Because of the lack of sites in forested central Africa with well-maintained stratigraphy dating to early or middle Stone Ages, we are currently unable to say much about the way these earlier peoples lived. From about 10,000 B.P. onward we possess a relatively detailed picture of population dynamics in the middle Ogooue valley, which demonstrates the arrival of a long sequence of civilizations, particularly from the Neolithic (c. 4,500 B.P.) onward. It seems that the major migrations of Bantu ironworkers were linked to a dry climatic phase in the Kibangian B (3,500-2,000 B.P.), which probably resulted in decreased forest cover and may have enabled these savanna-dwelling peoples to avoid the prospect of a daunting trip into extensive forest vegetation (Maley 1992, Schwartz 1992;). These migrations were undertaken through Gabon following ridge lines (Oslisly 1995), although elsewhere river navigation was used (see, e.g., Eggert 1993). The migrating peoples seem to have favored areas with at least some savanna vegetation, reflecting their origins outside the forest ecosystem, and it is not surprising that the middle Ogooue valley was appealing to them. It seems that they systematically supplanted resident cultures, although it is possible that they also assimilated some local knowledge (see, e. g., Vansina 1990).

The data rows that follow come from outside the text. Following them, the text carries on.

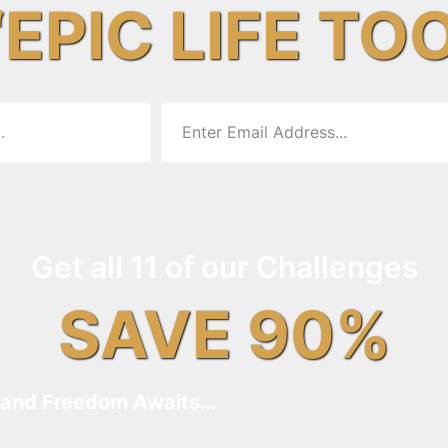
“EPIC LIFE TO
Get all 11 of our Challenges
SAVE 90%
and Freedom Awaits…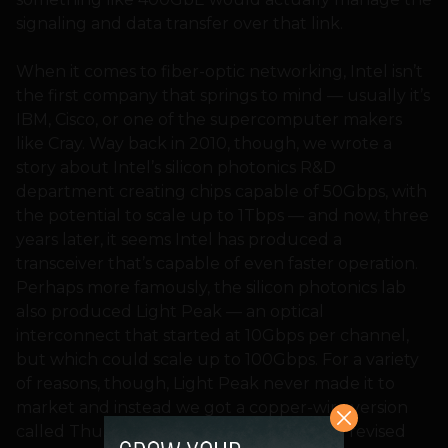
signaling and data transfer over that link.
When it comes to fiber-optic networking, Intel isn’t
the first company that springs to mind — usually it’s
IBM, Cisco, or one of the supercomputer makers
like Cray. Way back in 2010, though, we wrote a
story about Intel’s silicon photonics R&D
department creating chips capable of 50Gbps, with
the potential to scale up to 1Tbps — and now, three
years later, it seems Intel has produced a
transceiver that’s capable of even faster operation.
Perhaps more famously, the silicon photonics lab
also produced Light Peak — an optical
interconnect that started at 10Gbps per channel,
but which could scale up to 100Gbps. For a variety
of reasons, though, Light Peak never made it to
market and instead we got a copper-wire version
called Thunderbolt — and even with the revised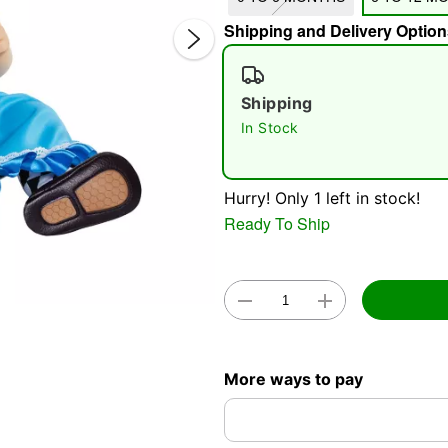
Shipping and Delivery Option
Shipping
In Stock
Double 
Hurry! Only 1 left in stock!
Ready To Ship
More ways to pay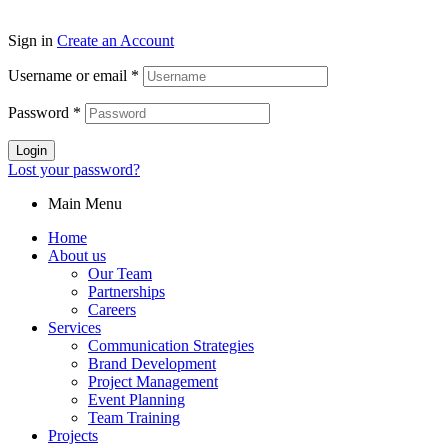
Sign in
Create an Account
Username or email
*
Password
*
Login
Lost your password?
Main Menu
Home
About us
Our Team
Partnerships
Careers
Services
Communication Strategies
Brand Development
Project Management
Event Planning
Team Training
Projects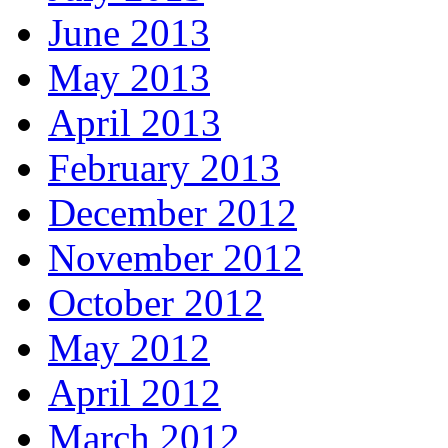
June 2013
May 2013
April 2013
February 2013
December 2012
November 2012
October 2012
May 2012
April 2012
March 2012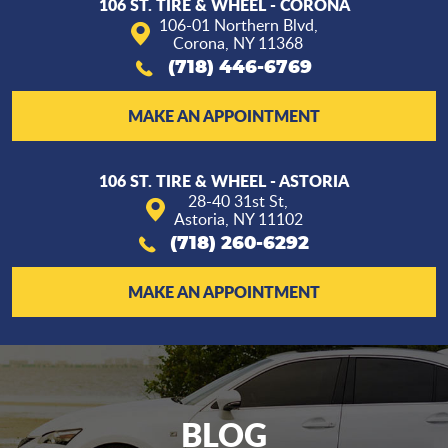
106 ST. TIRE & WHEEL - CORONA
106-01 Northern Blvd
,
Corona, NY 11368
(718) 446-6769
MAKE AN APPOINTMENT
106 ST. TIRE & WHEEL - ASTORIA
28-40 31st St
,
Astoria, NY 11102
(718) 260-6292
MAKE AN APPOINTMENT
BLOG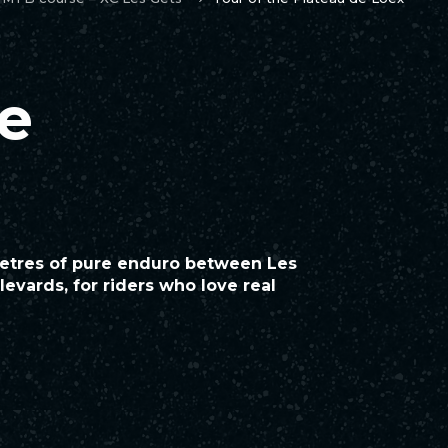
he
metres of pure enduro between Les
evards, for riders who love real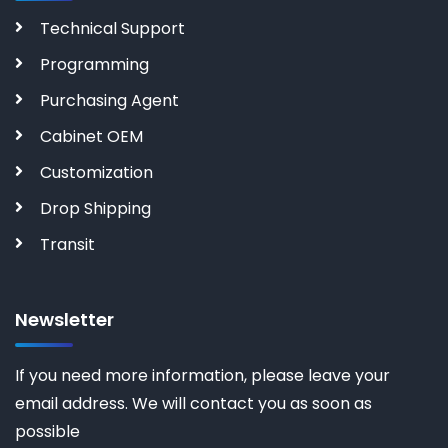
Technical Support
Programming
Purchasing Agent
Cabinet OEM
Customization
Drop Shipping
Transit
Newsletter
If you need more information, please leave your
email address. We will contact you as soon as
possible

Elsewhere in forested Africa, as in the middle valley of the Ogooue, the recent Holocene was a time of successive waves of migrating Bantu peoples replacing resident populations. Hence, the overriding theme of human settlement in the middle Ogooue valley, as well as in other parts of Africa, is one of savanna dwelling peoples who made use of the forest environment but who preferred to avoid dwelling within it as true “forest peoples.” Therefore, this is not dissimilar to present patterns of migration within the forest zone, which tends to result in forest conversion. This study demonstrates the rich and dynamic prehistorical past of the middle valley of the Ogooue, particularly during the Holocene, a period for which there are numerous archaeological remains. lt also raises a number of questions, perhaps the most fundamental of which is: How important are these isolated savanna regions to the history of human populations in the middle valley of the Ogooue, and how has the long history of human habitation affected the savannas and the surrounding forest? Ongoing multidisciplinary research on archaeology, vegetation history, palynology, and plant ecology should provide answers and also reveal to what extent the history of human populations in the central African region as a whole mirrors that of the middle Ogooue valley.